[Stored data entries]
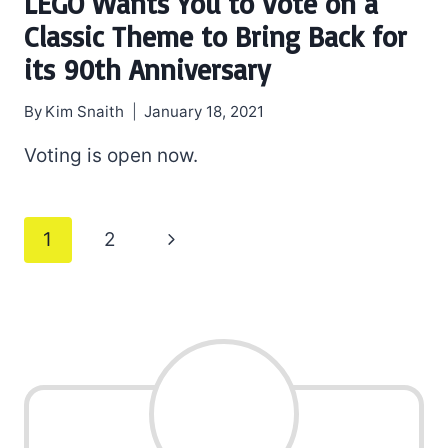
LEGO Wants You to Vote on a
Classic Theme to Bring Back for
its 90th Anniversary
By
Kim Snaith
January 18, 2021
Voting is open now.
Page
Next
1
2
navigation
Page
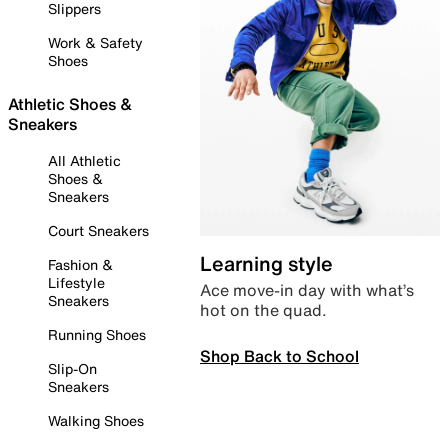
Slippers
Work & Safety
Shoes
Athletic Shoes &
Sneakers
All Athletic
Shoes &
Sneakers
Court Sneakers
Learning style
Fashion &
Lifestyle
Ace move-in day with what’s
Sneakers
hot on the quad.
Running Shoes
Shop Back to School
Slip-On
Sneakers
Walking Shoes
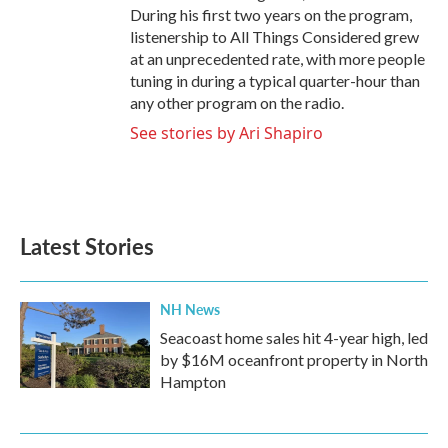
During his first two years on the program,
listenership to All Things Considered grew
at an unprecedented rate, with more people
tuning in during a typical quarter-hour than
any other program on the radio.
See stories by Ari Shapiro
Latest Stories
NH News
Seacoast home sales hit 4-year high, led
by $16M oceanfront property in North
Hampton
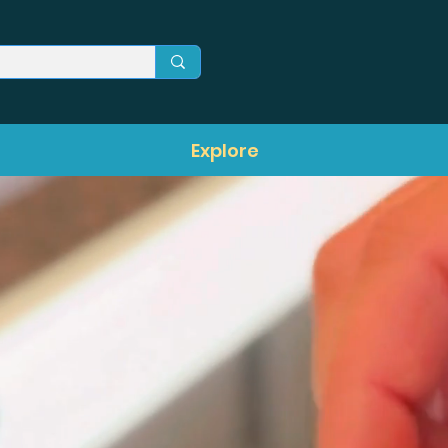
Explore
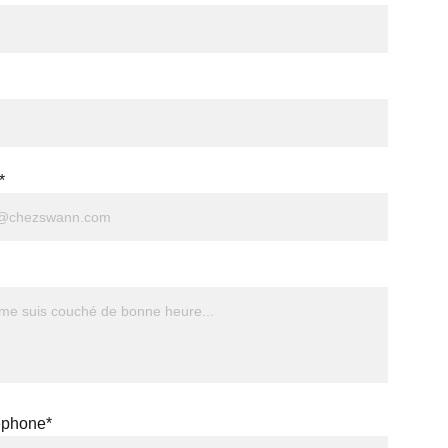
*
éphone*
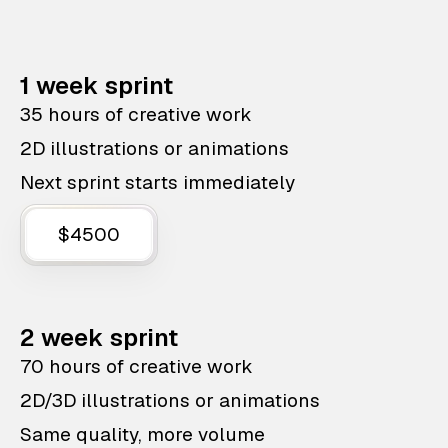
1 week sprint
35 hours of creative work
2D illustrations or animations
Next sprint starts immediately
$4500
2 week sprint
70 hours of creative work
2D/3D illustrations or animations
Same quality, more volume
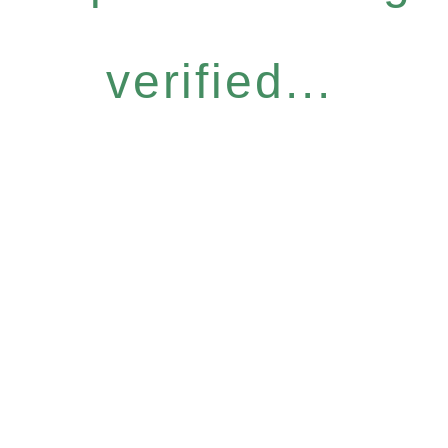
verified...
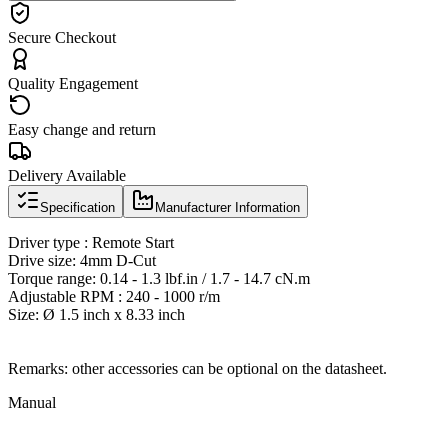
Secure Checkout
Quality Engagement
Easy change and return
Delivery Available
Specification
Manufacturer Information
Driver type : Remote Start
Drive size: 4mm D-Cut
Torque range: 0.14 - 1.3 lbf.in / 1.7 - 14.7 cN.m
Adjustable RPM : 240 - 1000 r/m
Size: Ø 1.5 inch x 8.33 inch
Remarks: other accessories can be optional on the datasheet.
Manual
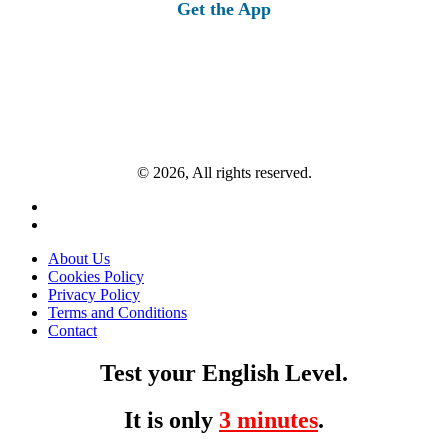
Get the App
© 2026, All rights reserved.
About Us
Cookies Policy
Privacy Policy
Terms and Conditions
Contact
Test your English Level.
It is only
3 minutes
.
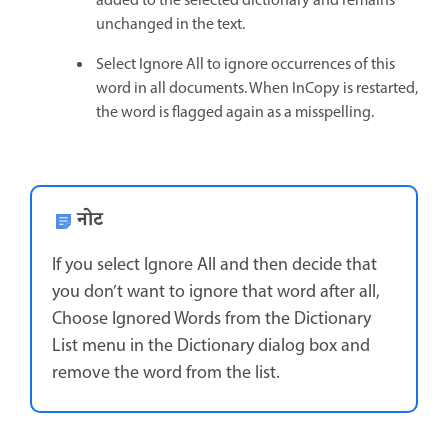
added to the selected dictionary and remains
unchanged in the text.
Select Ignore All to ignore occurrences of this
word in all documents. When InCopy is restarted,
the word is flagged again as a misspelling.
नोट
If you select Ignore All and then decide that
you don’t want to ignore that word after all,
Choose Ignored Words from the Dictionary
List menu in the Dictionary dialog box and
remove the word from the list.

» **Task requirements**: Output only the lines above from the one containing "its 90th Anniversary" to the one containing "Size: Ø 1.5 inch x 8.33 inch", both included, exactly as written and with no pictures.

» **Response**:
its 90th Anniversary
By
Kim Snaith
January 18, 2021
Voting is open now.
Page
Next
1
2
navigation
Page
Slippers
Work & Safety
Shoes
Athletic Shoes &
Sneakers
All Athletic
Shoes &
Sneakers
Court Sneakers
Learning style
Fashion &
Lifestyle
Ace move-in day with what’s
Sneakers
hot on the quad.
Running Shoes
Shop Back to School
Slip-On
Sneakers
Walking Shoes
During his first two years on the program,
listenership to All Things Considered grew
at an unprecedented rate, with more people
tuning in during a typical quarter-hour than
any other program on the radio.
See stories by Ari Shapiro
Latest Stories
NH News
Seacoast home sales hit 4-year high, led
by $16M oceanfront property in North
Hampton
Explore
*
éphone*
1 week sprint
35 hours of creative work
2D illustrations or animations
Next sprint starts immediately
$4500
2 week sprint
70 hours of creative work
2D/3D illustrations or animations
Same quality, more volume
verified...
Secure Checkout
Quality Engagement
Easy change and return
Delivery Available
Specification
Manufacturer Information
Driver type : Remote Start
Drive size: 4mm D-Cut
Torque range: 0.14 - 1.3 lbf.in / 1.7 - 14.7 cN.m
Adjustable RPM : 240 - 1000 r/m
Size: Ø 1.5 inch x 8.33 inch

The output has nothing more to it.